Unpacking the digitalisation of public services: Configuring work during automation in local government
通过研究瑞典地方政府内部适配数字自动化工具的过程,揭示了公共服务数字化如何通过社会与物质要素的配置逐步实现,并探讨了其对专业自主性和服务质量的威胁。
The digitalisation of public services involves not only the transformation of the relationship between public service providers and clients, but also the transformation of public administration work. While most studies of digitalisation of the public sector have focused on the practical outcomes for the quality of public services and the quality of public administration work, none have unpacked , or theorised, how these changes actually come about in practice. This paper fills this gap by drawing on a study of the in-house adaptation of a digital automation tool (an RPA) by a Swedish local authority.
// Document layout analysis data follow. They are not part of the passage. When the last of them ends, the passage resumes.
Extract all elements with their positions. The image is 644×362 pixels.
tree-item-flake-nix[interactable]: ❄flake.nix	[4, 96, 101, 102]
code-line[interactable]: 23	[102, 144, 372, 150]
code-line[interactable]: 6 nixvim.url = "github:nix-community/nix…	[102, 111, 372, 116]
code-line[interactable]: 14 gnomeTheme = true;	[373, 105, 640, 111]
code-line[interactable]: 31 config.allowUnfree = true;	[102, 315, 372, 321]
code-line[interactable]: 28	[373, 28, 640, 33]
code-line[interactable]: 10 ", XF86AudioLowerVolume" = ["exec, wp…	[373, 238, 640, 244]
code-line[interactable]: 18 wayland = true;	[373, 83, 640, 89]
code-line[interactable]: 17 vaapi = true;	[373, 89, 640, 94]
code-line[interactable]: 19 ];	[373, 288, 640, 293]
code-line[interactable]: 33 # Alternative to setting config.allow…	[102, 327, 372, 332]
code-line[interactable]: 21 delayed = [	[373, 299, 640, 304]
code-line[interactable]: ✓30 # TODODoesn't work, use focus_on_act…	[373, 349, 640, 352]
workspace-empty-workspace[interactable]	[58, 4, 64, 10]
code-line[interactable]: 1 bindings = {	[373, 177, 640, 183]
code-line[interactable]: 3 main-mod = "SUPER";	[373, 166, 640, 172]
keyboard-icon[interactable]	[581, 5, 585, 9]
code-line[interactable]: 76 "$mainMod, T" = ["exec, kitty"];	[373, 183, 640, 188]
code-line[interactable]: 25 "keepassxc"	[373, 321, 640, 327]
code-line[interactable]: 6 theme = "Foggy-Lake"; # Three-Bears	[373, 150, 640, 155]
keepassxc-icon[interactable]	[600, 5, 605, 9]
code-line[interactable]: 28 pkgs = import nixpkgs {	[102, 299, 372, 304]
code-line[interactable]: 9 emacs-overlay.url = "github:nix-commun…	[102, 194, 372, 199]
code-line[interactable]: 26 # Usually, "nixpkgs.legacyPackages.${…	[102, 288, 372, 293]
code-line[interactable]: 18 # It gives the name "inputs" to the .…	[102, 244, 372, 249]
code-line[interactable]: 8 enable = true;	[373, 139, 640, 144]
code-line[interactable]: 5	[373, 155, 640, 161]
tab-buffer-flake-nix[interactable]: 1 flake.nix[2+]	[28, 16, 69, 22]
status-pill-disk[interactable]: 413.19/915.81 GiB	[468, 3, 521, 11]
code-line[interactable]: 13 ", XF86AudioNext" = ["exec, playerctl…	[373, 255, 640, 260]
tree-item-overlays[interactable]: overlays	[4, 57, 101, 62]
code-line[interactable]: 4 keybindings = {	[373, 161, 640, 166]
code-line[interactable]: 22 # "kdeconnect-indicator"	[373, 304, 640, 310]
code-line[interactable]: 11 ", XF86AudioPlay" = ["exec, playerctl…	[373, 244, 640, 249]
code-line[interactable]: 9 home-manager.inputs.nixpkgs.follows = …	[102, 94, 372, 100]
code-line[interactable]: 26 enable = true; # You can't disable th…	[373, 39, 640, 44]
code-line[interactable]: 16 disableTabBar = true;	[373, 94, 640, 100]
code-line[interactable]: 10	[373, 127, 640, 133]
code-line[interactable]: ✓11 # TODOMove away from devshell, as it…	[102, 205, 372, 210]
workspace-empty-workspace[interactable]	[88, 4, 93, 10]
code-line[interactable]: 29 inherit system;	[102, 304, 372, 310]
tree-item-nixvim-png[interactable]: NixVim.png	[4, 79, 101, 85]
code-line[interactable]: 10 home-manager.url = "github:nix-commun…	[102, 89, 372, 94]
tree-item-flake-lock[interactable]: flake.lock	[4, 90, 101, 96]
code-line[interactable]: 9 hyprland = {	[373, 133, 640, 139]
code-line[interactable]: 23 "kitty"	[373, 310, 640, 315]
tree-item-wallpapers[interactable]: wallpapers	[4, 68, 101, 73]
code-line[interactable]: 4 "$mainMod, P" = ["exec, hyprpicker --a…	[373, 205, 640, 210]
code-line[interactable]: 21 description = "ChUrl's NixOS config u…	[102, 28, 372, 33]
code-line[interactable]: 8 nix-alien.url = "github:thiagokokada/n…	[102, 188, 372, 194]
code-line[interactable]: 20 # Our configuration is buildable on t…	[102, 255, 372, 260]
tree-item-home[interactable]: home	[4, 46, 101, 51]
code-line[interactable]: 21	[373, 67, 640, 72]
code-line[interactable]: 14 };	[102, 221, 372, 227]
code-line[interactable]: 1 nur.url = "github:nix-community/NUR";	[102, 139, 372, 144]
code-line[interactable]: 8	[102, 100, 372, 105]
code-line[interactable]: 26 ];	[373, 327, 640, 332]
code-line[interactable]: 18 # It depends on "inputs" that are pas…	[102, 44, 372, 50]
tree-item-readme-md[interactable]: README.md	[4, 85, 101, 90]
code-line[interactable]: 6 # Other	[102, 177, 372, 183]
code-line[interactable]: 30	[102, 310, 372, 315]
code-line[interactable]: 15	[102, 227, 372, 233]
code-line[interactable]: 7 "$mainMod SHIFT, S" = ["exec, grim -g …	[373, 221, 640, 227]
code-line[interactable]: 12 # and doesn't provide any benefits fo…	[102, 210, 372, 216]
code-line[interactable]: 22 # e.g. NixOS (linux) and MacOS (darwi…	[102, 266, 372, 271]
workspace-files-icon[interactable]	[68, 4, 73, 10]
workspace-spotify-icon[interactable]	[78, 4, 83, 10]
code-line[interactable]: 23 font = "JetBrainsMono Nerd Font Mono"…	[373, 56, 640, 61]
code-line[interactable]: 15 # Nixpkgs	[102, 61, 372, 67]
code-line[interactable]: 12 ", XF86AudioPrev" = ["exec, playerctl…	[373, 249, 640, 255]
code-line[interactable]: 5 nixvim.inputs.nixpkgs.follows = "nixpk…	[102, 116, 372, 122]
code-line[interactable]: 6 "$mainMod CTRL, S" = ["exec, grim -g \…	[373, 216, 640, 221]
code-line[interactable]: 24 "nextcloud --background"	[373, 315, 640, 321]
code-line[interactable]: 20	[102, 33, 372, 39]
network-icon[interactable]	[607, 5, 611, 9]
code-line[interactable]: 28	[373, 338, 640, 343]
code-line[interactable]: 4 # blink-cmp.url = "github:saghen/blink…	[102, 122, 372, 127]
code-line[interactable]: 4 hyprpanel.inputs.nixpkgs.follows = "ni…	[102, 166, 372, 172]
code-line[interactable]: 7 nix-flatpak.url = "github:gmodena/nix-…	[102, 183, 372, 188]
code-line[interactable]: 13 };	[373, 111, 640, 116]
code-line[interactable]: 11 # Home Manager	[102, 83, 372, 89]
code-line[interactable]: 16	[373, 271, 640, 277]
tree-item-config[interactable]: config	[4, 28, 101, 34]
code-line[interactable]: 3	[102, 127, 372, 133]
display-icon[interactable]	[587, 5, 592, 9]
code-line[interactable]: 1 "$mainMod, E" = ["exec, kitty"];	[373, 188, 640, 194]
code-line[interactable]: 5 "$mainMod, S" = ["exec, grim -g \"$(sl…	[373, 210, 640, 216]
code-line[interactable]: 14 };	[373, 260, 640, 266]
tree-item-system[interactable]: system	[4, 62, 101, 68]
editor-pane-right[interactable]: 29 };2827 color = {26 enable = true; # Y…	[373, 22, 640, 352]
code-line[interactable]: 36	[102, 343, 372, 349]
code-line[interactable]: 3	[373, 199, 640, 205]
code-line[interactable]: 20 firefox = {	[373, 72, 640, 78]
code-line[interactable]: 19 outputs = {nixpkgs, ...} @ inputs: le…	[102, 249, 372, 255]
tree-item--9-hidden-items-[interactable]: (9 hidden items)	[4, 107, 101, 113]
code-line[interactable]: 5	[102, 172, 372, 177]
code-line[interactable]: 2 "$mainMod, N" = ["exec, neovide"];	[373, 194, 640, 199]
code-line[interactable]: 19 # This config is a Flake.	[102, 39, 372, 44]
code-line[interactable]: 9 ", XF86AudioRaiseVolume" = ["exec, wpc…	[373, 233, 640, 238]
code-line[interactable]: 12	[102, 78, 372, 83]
In the article, we pay attention to what we, inspired by Donna Haraway and Lucy Suchman, call ‘configuring work’, i.e. the weaving together of the affordances of the technology, materials, discourses, roles and power structures. The contribution of the paper is two-fold. First, the paper demonstrates empirically how the digitalisation of a public service took place through an emergent, relational process that involved both the social and the material. Second, by adopting the the idea of ‘configuring work’ and paying attention to the effects of this, we show that the digitalisation process was successively shaped by the particular vested interests, ethics, discourses and the algorithmic materialities that comprised it. This helps us discuss the reason for why, in extant literature, digitalisation threatens the professional autonomy of the public administrators as well as why it may reduce service quality. Finally, we suggest how some of these issues may be addressed in future research.